Work order:
Return every line from the one with "Αρχείο ανά μήνα" through the one with "periods, hyphe", inclusive, exactly as it appears below.

Saved data entries:
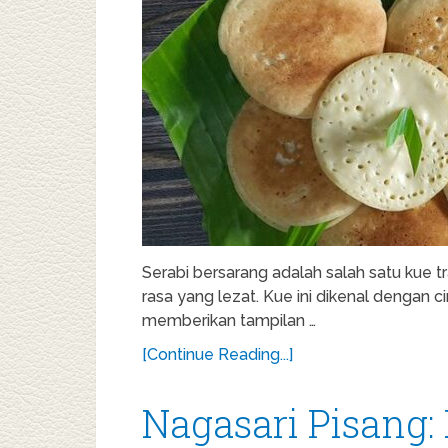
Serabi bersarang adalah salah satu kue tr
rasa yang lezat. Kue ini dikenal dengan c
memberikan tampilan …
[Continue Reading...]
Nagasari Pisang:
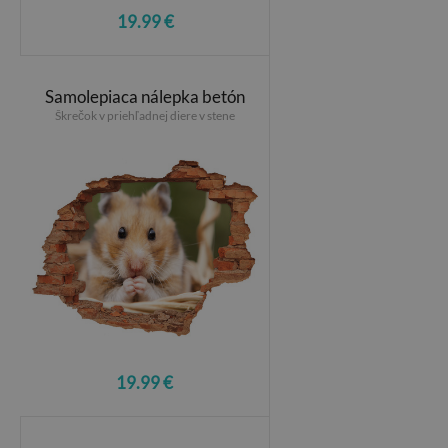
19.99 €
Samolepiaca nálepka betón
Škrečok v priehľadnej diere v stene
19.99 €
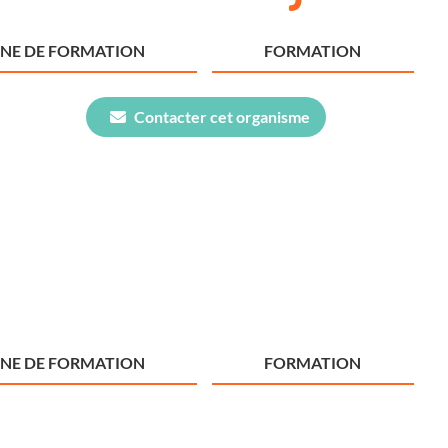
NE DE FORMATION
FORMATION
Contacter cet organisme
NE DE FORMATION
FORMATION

---

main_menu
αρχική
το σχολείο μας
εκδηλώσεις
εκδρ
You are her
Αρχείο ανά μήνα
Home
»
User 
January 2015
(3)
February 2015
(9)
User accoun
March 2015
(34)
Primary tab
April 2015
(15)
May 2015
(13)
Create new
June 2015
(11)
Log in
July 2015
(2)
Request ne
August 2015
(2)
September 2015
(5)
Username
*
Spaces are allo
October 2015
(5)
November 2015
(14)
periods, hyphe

Response area:
Αρχείο ανά μήνα
Home
»
User 
January 2015
(3)
February 2015
(9)
User accoun
March 2015
(34)
Primary tab
April 2015
(15)
May 2015
(13)
Create new
June 2015
(11)
Log in
July 2015
(2)
Request ne
August 2015
(2)
September 2015
(5)
Username
*
Spaces are allo
October 2015
(5)
November 2015
(14)
periods, hyphe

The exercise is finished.